Most Helpful Customer Reviews

49 of 50 people found the following review helpful By Book 1981 on 1 Dec. 2011
Format: Paperback Verified Purchase
As the title suggests, Jakob Marlowe is the last surviving werewolf in the world. Headed by Grainer, a steely unemotional character with a persona vendetta gainst Jake, WOCOP ( World Organisation for the Control of Occult Phenomena) has been exterminating werewolves with brutal efficiency, and Jake is their final catch. The chances of escape seem slim.

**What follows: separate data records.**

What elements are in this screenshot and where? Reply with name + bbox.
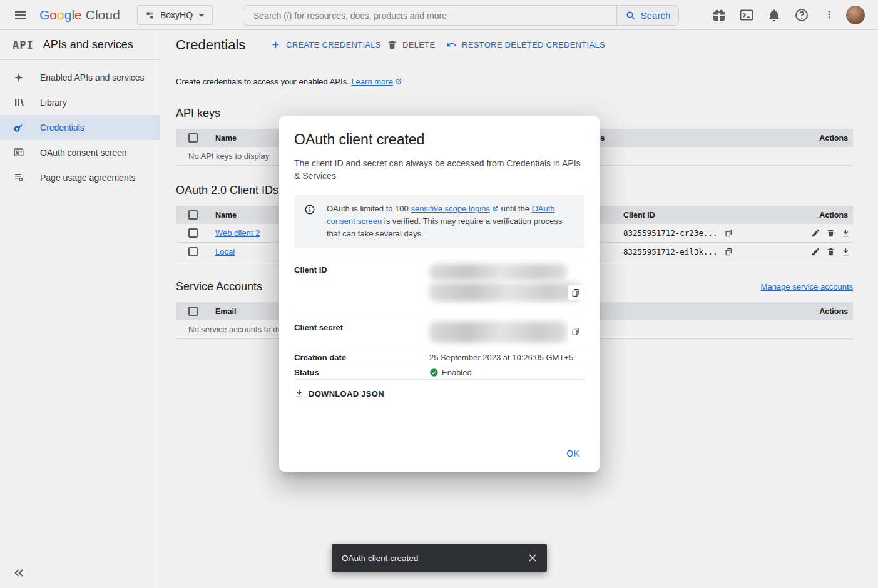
external-link-icon (492, 205, 499, 212)
redacted-blur (429, 322, 567, 343)
redacted-blur (429, 264, 567, 280)
creation-date-row: Creation date 25 September 2023 at 10:26… (294, 350, 584, 365)
toast: OAuth client created (332, 544, 547, 572)
client-secret-label: Client secret (294, 315, 429, 350)
status-value: Enabled (429, 368, 584, 377)
client-secret-value-redacted (429, 315, 584, 350)
check-circle-icon (429, 368, 439, 377)
close-icon[interactable] (526, 552, 539, 564)
info-icon (304, 204, 315, 215)
info-banner: OAuth is limited to 100 sensitive scope … (294, 195, 584, 248)
dialog-title: OAuth client created (294, 131, 584, 148)
copy-client-id-icon[interactable] (568, 285, 583, 300)
status-row: Status Enabled (294, 365, 584, 380)
gcp-console: Google Cloud BoxyHQ Search (0, 0, 878, 588)
client-id-row: Client ID (294, 256, 584, 315)
status-label: Status (294, 368, 429, 377)
toast-message: OAuth client created (342, 554, 526, 563)
info-text: OAuth is limited to 100 sensitive scope … (327, 203, 574, 240)
sensitive-scope-logins-link[interactable]: sensitive scope logins (411, 204, 489, 213)
creation-date-label: Creation date (294, 353, 429, 362)
download-icon (294, 388, 304, 398)
copy-client-secret-icon[interactable] (568, 324, 583, 339)
ok-button[interactable]: OK (561, 444, 584, 464)
creation-date-value: 25 September 2023 at 10:26:05 GMT+5 (429, 353, 584, 362)
dialog-fields: Client ID Client secret (294, 256, 584, 380)
client-secret-row: Client secret (294, 315, 584, 350)
client-id-value-redacted (429, 256, 584, 315)
dialog-description: The client ID and secret can always be a… (294, 157, 584, 182)
client-id-label: Client ID (294, 256, 429, 315)
download-json-button[interactable]: DOWNLOAD JSON (294, 388, 384, 398)
redacted-blur (429, 283, 582, 302)
oauth-client-created-dialog: OAuth client created The client ID and s… (279, 116, 600, 472)
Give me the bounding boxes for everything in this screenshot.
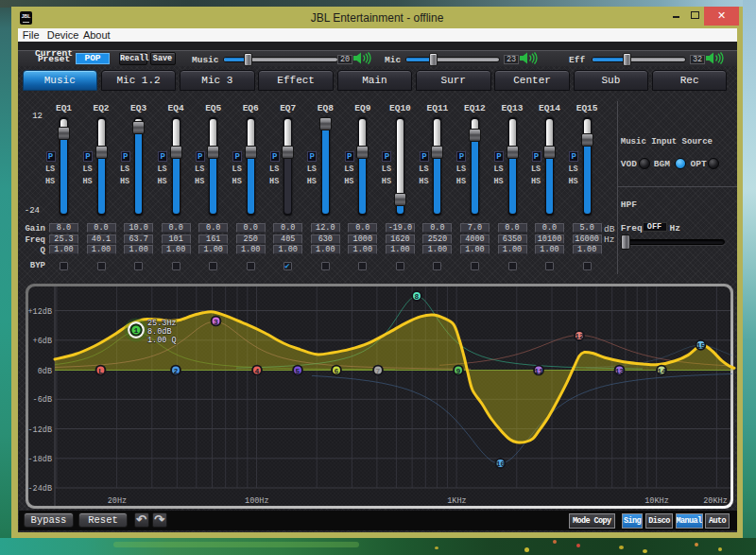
svg-text:14: 14 xyxy=(657,367,666,375)
svg-text:7: 7 xyxy=(376,367,381,375)
svg-text:1.00 Q: 1.00 Q xyxy=(147,336,177,345)
svg-text:13: 13 xyxy=(615,367,625,375)
svg-text:11: 11 xyxy=(534,367,543,375)
svg-text:6: 6 xyxy=(335,367,339,375)
svg-text:-18dB: -18dB xyxy=(27,455,52,464)
svg-text:4: 4 xyxy=(255,367,260,375)
svg-text:3: 3 xyxy=(214,318,218,326)
svg-text:2: 2 xyxy=(174,367,179,375)
svg-text:+12dB: +12dB xyxy=(27,307,52,317)
svg-text:-6dB: -6dB xyxy=(33,395,52,405)
svg-text:0dB: 0dB xyxy=(38,367,52,376)
svg-text:-12dB: -12dB xyxy=(27,425,52,435)
svg-text:1: 1 xyxy=(134,326,139,335)
svg-text:15: 15 xyxy=(696,341,706,350)
svg-text:-24dB: -24dB xyxy=(27,484,52,494)
svg-text:20Hz: 20Hz xyxy=(108,496,127,506)
svg-text:+6dB: +6dB xyxy=(33,337,52,346)
svg-text:L: L xyxy=(98,367,103,375)
svg-text:12: 12 xyxy=(575,332,584,340)
svg-text:20KHz: 20KHz xyxy=(703,496,728,506)
svg-text:10KHz: 10KHz xyxy=(644,496,669,506)
svg-text:10: 10 xyxy=(496,460,506,468)
svg-text:1KHz: 1KHz xyxy=(447,496,466,506)
svg-text:9: 9 xyxy=(456,367,461,375)
svg-text:100Hz: 100Hz xyxy=(245,496,269,506)
svg-text:8: 8 xyxy=(415,292,420,301)
svg-text:5: 5 xyxy=(296,367,301,375)
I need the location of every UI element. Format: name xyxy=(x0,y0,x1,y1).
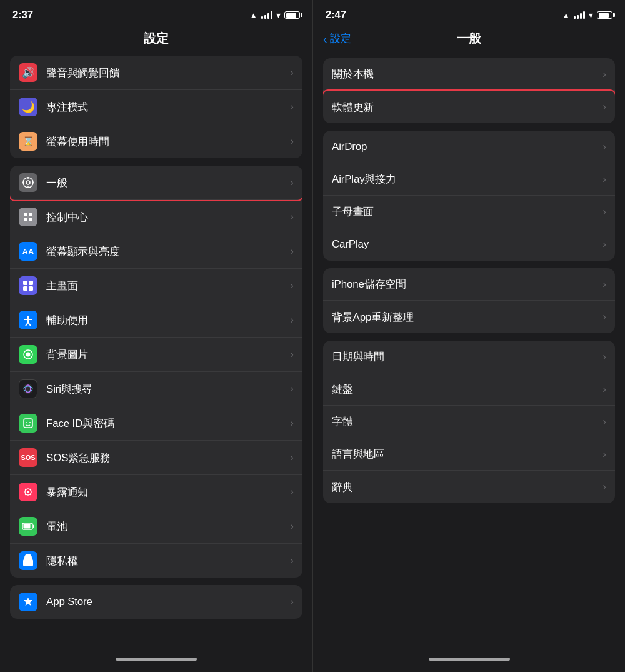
back-button[interactable]: ‹ 設定 xyxy=(323,31,351,46)
left-phone-panel: 2:37 ▲ ▾ 設定 🔊 聲音與觸覺回饋 › xyxy=(0,0,312,672)
dictionary-label: 辭典 xyxy=(332,480,599,494)
airplay-label: AirPlay與接力 xyxy=(332,172,599,186)
svg-point-29 xyxy=(25,489,26,490)
list-item[interactable]: AA 螢幕顯示與亮度 › xyxy=(10,234,302,269)
battery-icon xyxy=(284,11,300,19)
chevron-right-icon: › xyxy=(290,279,294,292)
carplay-label: CarPlay xyxy=(332,238,599,251)
general-icon xyxy=(19,173,38,192)
display-icon: AA xyxy=(19,242,38,261)
svg-rect-24 xyxy=(24,419,32,428)
list-item[interactable]: 控制中心 › xyxy=(10,200,302,234)
datetime-row[interactable]: 日期與時間 › xyxy=(323,341,615,373)
list-item[interactable]: 隱私權 › xyxy=(10,544,302,578)
list-item[interactable]: 輔助使用 › xyxy=(10,303,302,338)
chevron-right-icon: › xyxy=(290,451,294,464)
chevron-right-icon: › xyxy=(602,206,606,218)
chevron-right-icon: › xyxy=(290,520,294,533)
left-time: 2:37 xyxy=(12,9,33,21)
svg-rect-34 xyxy=(33,525,34,528)
right-bottom-bar xyxy=(313,651,625,672)
chevron-right-icon: › xyxy=(602,101,606,113)
list-item[interactable]: 🌙 專注模式 › xyxy=(10,90,302,124)
chevron-right-icon: › xyxy=(602,141,606,153)
wallpaper-icon xyxy=(19,345,38,364)
dictionary-row[interactable]: 辭典 › xyxy=(323,471,615,503)
chevron-right-icon: › xyxy=(290,176,294,189)
right-group2: AirDrop › AirPlay與接力 › 子母畫面 › CarPlay › xyxy=(323,131,615,261)
accessibility-label: 輔助使用 xyxy=(46,313,286,328)
svg-rect-12 xyxy=(23,286,28,291)
svg-point-30 xyxy=(30,489,31,490)
svg-point-32 xyxy=(30,494,31,495)
homescreen-label: 主畫面 xyxy=(46,279,286,293)
svg-point-14 xyxy=(27,316,29,318)
list-item[interactable]: Siri與搜尋 › xyxy=(10,372,302,406)
list-item[interactable]: 背景圖片 › xyxy=(10,338,302,372)
chevron-right-icon: › xyxy=(290,596,294,608)
sos-icon: SOS xyxy=(19,448,38,467)
right-status-bar: 2:47 ▲ ▾ xyxy=(313,0,625,26)
list-item[interactable]: ⌛ 螢幕使用時間 › xyxy=(10,124,302,158)
right-phone-panel: 2:47 ▲ ▾ ‹ 設定 一般 關於本機 › xyxy=(312,0,625,672)
iphone-storage-row[interactable]: iPhone儲存空間 › xyxy=(323,268,615,301)
list-item[interactable]: 電池 › xyxy=(10,509,302,544)
chevron-right-icon: › xyxy=(290,554,294,567)
privacy-label: 隱私權 xyxy=(46,554,286,568)
language-row[interactable]: 語言與地區 › xyxy=(323,438,615,471)
about-row[interactable]: 關於本機 › xyxy=(323,58,615,91)
chevron-right-icon: › xyxy=(290,314,294,326)
list-item[interactable]: 🔊 聲音與觸覺回饋 › xyxy=(10,56,302,90)
chevron-right-icon: › xyxy=(602,416,606,428)
sos-label: SOS緊急服務 xyxy=(46,451,286,465)
chevron-right-icon: › xyxy=(290,211,294,223)
software-update-row[interactable]: 軟體更新 › xyxy=(323,91,615,123)
wifi-icon: ▾ xyxy=(589,10,593,20)
svg-rect-9 xyxy=(29,218,32,221)
right-status-icons: ▲ ▾ xyxy=(562,10,612,20)
svg-point-28 xyxy=(27,491,29,493)
airdrop-label: AirDrop xyxy=(332,141,599,153)
siri-icon xyxy=(19,379,38,398)
keyboard-row[interactable]: 鍵盤 › xyxy=(323,373,615,406)
focus-icon: 🌙 xyxy=(19,98,38,116)
bg-app-refresh-row[interactable]: 背景App重新整理 › xyxy=(323,301,615,333)
list-item[interactable]: 主畫面 › xyxy=(10,269,302,303)
right-page-title: 一般 xyxy=(457,30,481,47)
exposure-label: 暴露通知 xyxy=(46,485,286,499)
exposure-icon xyxy=(19,483,38,501)
airplay-row[interactable]: AirPlay與接力 › xyxy=(323,163,615,196)
software-update-label: 軟體更新 xyxy=(332,100,599,114)
screentime-icon: ⌛ xyxy=(19,132,38,151)
carplay-row[interactable]: CarPlay › xyxy=(323,228,615,261)
right-nav-bar: ‹ 設定 一般 xyxy=(313,26,625,53)
list-item[interactable]: 暴露通知 › xyxy=(10,475,302,509)
list-item[interactable]: Face ID與密碼 › xyxy=(10,406,302,441)
privacy-icon xyxy=(19,551,38,570)
screentime-label: 螢幕使用時間 xyxy=(46,134,286,149)
sound-icon: 🔊 xyxy=(19,63,38,82)
general-row[interactable]: 一般 › xyxy=(10,166,302,200)
chevron-right-icon: › xyxy=(290,245,294,258)
display-label: 螢幕顯示與亮度 xyxy=(46,244,286,259)
left-bottom-group: App Store › xyxy=(10,585,302,619)
chevron-right-icon: › xyxy=(290,66,294,79)
wifi-icon: ▾ xyxy=(276,10,281,20)
control-center-label: 控制中心 xyxy=(46,210,286,224)
pip-row[interactable]: 子母畫面 › xyxy=(323,196,615,228)
fonts-row[interactable]: 字體 › xyxy=(323,406,615,438)
datetime-label: 日期與時間 xyxy=(332,349,599,364)
chevron-right-icon: › xyxy=(602,278,606,291)
airdrop-row[interactable]: AirDrop › xyxy=(323,131,615,163)
list-item[interactable]: SOS SOS緊急服務 › xyxy=(10,441,302,475)
focus-label: 專注模式 xyxy=(46,100,286,114)
left-scroll-content: 🔊 聲音與觸覺回饋 › 🌙 專注模式 › ⌛ 螢幕使用時間 › xyxy=(0,53,312,651)
svg-point-1 xyxy=(26,181,30,184)
battery-row-icon xyxy=(19,517,38,536)
list-item[interactable]: App Store › xyxy=(10,585,302,619)
chevron-right-icon: › xyxy=(602,351,606,363)
signal-icon xyxy=(574,11,585,19)
chevron-right-icon: › xyxy=(290,348,294,361)
iphone-storage-label: iPhone儲存空間 xyxy=(332,277,599,291)
svg-line-18 xyxy=(28,323,31,326)
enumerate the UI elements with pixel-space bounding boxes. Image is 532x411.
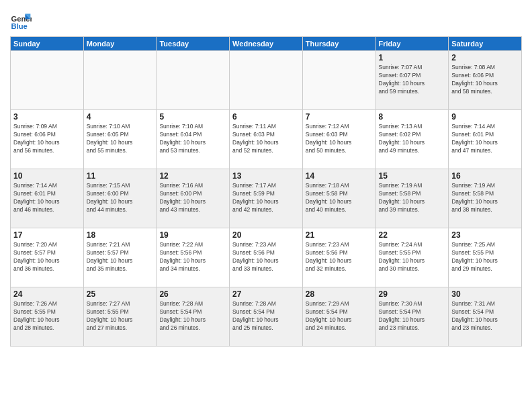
- day-info: Sunrise: 7:14 AM Sunset: 6:01 PM Dayligh…: [451, 123, 519, 155]
- calendar-header-friday: Friday: [375, 37, 449, 51]
- calendar-cell: 4Sunrise: 7:10 AM Sunset: 6:05 PM Daylig…: [83, 110, 157, 169]
- day-number: 18: [87, 230, 154, 240]
- day-number: 28: [306, 289, 373, 299]
- day-number: 26: [159, 289, 226, 299]
- calendar-cell: 15Sunrise: 7:19 AM Sunset: 5:58 PM Dayli…: [375, 169, 449, 228]
- day-number: 9: [451, 112, 519, 122]
- calendar-cell: 14Sunrise: 7:18 AM Sunset: 5:58 PM Dayli…: [302, 169, 375, 228]
- day-info: Sunrise: 7:19 AM Sunset: 5:58 PM Dayligh…: [451, 182, 519, 214]
- day-info: Sunrise: 7:22 AM Sunset: 5:56 PM Dayligh…: [159, 241, 226, 273]
- calendar-cell: 16Sunrise: 7:19 AM Sunset: 5:58 PM Dayli…: [449, 169, 522, 228]
- calendar-cell: 23Sunrise: 7:25 AM Sunset: 5:55 PM Dayli…: [449, 228, 522, 287]
- calendar-week-3: 17Sunrise: 7:20 AM Sunset: 5:57 PM Dayli…: [11, 228, 522, 287]
- day-info: Sunrise: 7:18 AM Sunset: 5:58 PM Dayligh…: [306, 182, 373, 214]
- calendar-header-thursday: Thursday: [302, 37, 375, 51]
- day-info: Sunrise: 7:19 AM Sunset: 5:58 PM Dayligh…: [379, 182, 446, 214]
- calendar-cell: 19Sunrise: 7:22 AM Sunset: 5:56 PM Dayli…: [157, 228, 230, 287]
- day-info: Sunrise: 7:17 AM Sunset: 5:59 PM Dayligh…: [232, 182, 300, 214]
- day-info: Sunrise: 7:07 AM Sunset: 6:07 PM Dayligh…: [379, 64, 446, 96]
- calendar-cell: 11Sunrise: 7:15 AM Sunset: 6:00 PM Dayli…: [83, 169, 157, 228]
- day-info: Sunrise: 7:28 AM Sunset: 5:54 PM Dayligh…: [232, 300, 300, 332]
- day-number: 20: [232, 230, 300, 240]
- calendar-header-saturday: Saturday: [449, 37, 522, 51]
- day-info: Sunrise: 7:25 AM Sunset: 5:55 PM Dayligh…: [451, 241, 519, 273]
- day-info: Sunrise: 7:20 AM Sunset: 5:57 PM Dayligh…: [13, 241, 81, 273]
- day-info: Sunrise: 7:29 AM Sunset: 5:54 PM Dayligh…: [306, 300, 373, 332]
- calendar-header-wednesday: Wednesday: [230, 37, 303, 51]
- day-number: 19: [159, 230, 226, 240]
- calendar-week-0: 1Sunrise: 7:07 AM Sunset: 6:07 PM Daylig…: [11, 51, 522, 110]
- calendar-cell: 8Sunrise: 7:13 AM Sunset: 6:02 PM Daylig…: [375, 110, 449, 169]
- calendar-header-row: SundayMondayTuesdayWednesdayThursdayFrid…: [11, 37, 522, 51]
- day-number: 1: [379, 53, 446, 62]
- day-info: Sunrise: 7:10 AM Sunset: 6:05 PM Dayligh…: [87, 123, 154, 155]
- calendar-cell: 26Sunrise: 7:28 AM Sunset: 5:54 PM Dayli…: [157, 287, 230, 347]
- calendar-cell: 9Sunrise: 7:14 AM Sunset: 6:01 PM Daylig…: [449, 110, 522, 169]
- svg-text:Blue: Blue: [11, 22, 28, 30]
- calendar-cell: [302, 51, 375, 110]
- calendar-cell: 13Sunrise: 7:17 AM Sunset: 5:59 PM Dayli…: [230, 169, 303, 228]
- calendar-cell: 18Sunrise: 7:21 AM Sunset: 5:57 PM Dayli…: [83, 228, 157, 287]
- day-number: 3: [13, 112, 81, 122]
- calendar-cell: 22Sunrise: 7:24 AM Sunset: 5:55 PM Dayli…: [375, 228, 449, 287]
- day-number: 6: [232, 112, 300, 122]
- calendar-cell: 12Sunrise: 7:16 AM Sunset: 6:00 PM Dayli…: [157, 169, 230, 228]
- day-info: Sunrise: 7:08 AM Sunset: 6:06 PM Dayligh…: [451, 64, 519, 96]
- calendar-cell: 1Sunrise: 7:07 AM Sunset: 6:07 PM Daylig…: [375, 51, 449, 110]
- day-number: 16: [451, 171, 519, 181]
- day-info: Sunrise: 7:13 AM Sunset: 6:02 PM Dayligh…: [379, 123, 446, 155]
- calendar-cell: 25Sunrise: 7:27 AM Sunset: 5:55 PM Dayli…: [83, 287, 157, 347]
- day-info: Sunrise: 7:14 AM Sunset: 6:01 PM Dayligh…: [13, 182, 81, 214]
- calendar-cell: [157, 51, 230, 110]
- day-number: 25: [87, 289, 154, 299]
- calendar-cell: 20Sunrise: 7:23 AM Sunset: 5:56 PM Dayli…: [230, 228, 303, 287]
- day-info: Sunrise: 7:10 AM Sunset: 6:04 PM Dayligh…: [159, 123, 226, 155]
- day-number: 17: [13, 230, 81, 240]
- logo: General Blue: [10, 9, 34, 31]
- day-number: 2: [451, 53, 519, 62]
- day-info: Sunrise: 7:15 AM Sunset: 6:00 PM Dayligh…: [87, 182, 154, 214]
- day-number: 22: [379, 230, 446, 240]
- day-number: 12: [159, 171, 226, 181]
- day-number: 23: [451, 230, 519, 240]
- calendar-header-tuesday: Tuesday: [157, 37, 230, 51]
- day-number: 29: [379, 289, 446, 299]
- day-number: 24: [13, 289, 81, 299]
- calendar-cell: 7Sunrise: 7:12 AM Sunset: 6:03 PM Daylig…: [302, 110, 375, 169]
- day-number: 4: [87, 112, 154, 122]
- calendar-cell: 2Sunrise: 7:08 AM Sunset: 6:06 PM Daylig…: [449, 51, 522, 110]
- calendar-cell: [83, 51, 157, 110]
- calendar-header-sunday: Sunday: [11, 37, 84, 51]
- calendar: SundayMondayTuesdayWednesdayThursdayFrid…: [10, 36, 522, 347]
- calendar-header-monday: Monday: [83, 37, 157, 51]
- day-number: 30: [451, 289, 519, 299]
- day-info: Sunrise: 7:27 AM Sunset: 5:55 PM Dayligh…: [87, 300, 154, 332]
- day-info: Sunrise: 7:30 AM Sunset: 5:54 PM Dayligh…: [379, 300, 446, 332]
- day-info: Sunrise: 7:24 AM Sunset: 5:55 PM Dayligh…: [379, 241, 446, 273]
- day-number: 11: [87, 171, 154, 181]
- day-info: Sunrise: 7:28 AM Sunset: 5:54 PM Dayligh…: [159, 300, 226, 332]
- calendar-cell: [230, 51, 303, 110]
- calendar-cell: 30Sunrise: 7:31 AM Sunset: 5:54 PM Dayli…: [449, 287, 522, 347]
- calendar-cell: 6Sunrise: 7:11 AM Sunset: 6:03 PM Daylig…: [230, 110, 303, 169]
- calendar-week-2: 10Sunrise: 7:14 AM Sunset: 6:01 PM Dayli…: [11, 169, 522, 228]
- calendar-cell: [11, 51, 84, 110]
- calendar-cell: 29Sunrise: 7:30 AM Sunset: 5:54 PM Dayli…: [375, 287, 449, 347]
- day-number: 8: [379, 112, 446, 122]
- calendar-cell: 5Sunrise: 7:10 AM Sunset: 6:04 PM Daylig…: [157, 110, 230, 169]
- day-info: Sunrise: 7:23 AM Sunset: 5:56 PM Dayligh…: [232, 241, 300, 273]
- calendar-cell: 21Sunrise: 7:23 AM Sunset: 5:56 PM Dayli…: [302, 228, 375, 287]
- calendar-cell: 27Sunrise: 7:28 AM Sunset: 5:54 PM Dayli…: [230, 287, 303, 347]
- calendar-cell: 10Sunrise: 7:14 AM Sunset: 6:01 PM Dayli…: [11, 169, 84, 228]
- day-number: 7: [306, 112, 373, 122]
- day-info: Sunrise: 7:09 AM Sunset: 6:06 PM Dayligh…: [13, 123, 81, 155]
- day-number: 27: [232, 289, 300, 299]
- day-number: 5: [159, 112, 226, 122]
- logo-icon: General Blue: [10, 9, 32, 31]
- day-number: 15: [379, 171, 446, 181]
- day-number: 14: [306, 171, 373, 181]
- page: General Blue SundayMondayTuesdayWednesda…: [0, 0, 532, 411]
- day-info: Sunrise: 7:12 AM Sunset: 6:03 PM Dayligh…: [306, 123, 373, 155]
- calendar-cell: 28Sunrise: 7:29 AM Sunset: 5:54 PM Dayli…: [302, 287, 375, 347]
- day-info: Sunrise: 7:16 AM Sunset: 6:00 PM Dayligh…: [159, 182, 226, 214]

He is faced with a choice: Keep fighting for survival against the odds, or meet his executioner in defeat at the next full moon. The question is, does he want to keep living all alone in the world? What would be the point?

So begins the book which instantly sucked me in - From the first description of newly fallen snow I knew I was on to a good thing.

First of all, it is pure, rampant fantasy - there are werewolves, vampires, secret organisations, basement vaults, ancient documents, sub-plots and sub-sub-plots. It is outrageously, blatantly, unapologetically fantastical, and it is done in such a matter-of-fact and natural way that I bought it hook, line and sinker.

But that's not all - in addition to the rollocking fantasy, this book is a joyous celebration of English articulacy. Duncan is a master with words and sentences, every page providing a new angle or a totally original observation. He is delightfully playful with words, which are often used as much for their sound as their meaning. It is acutely observant and introspective, detailed, sensitive and very often brilliant.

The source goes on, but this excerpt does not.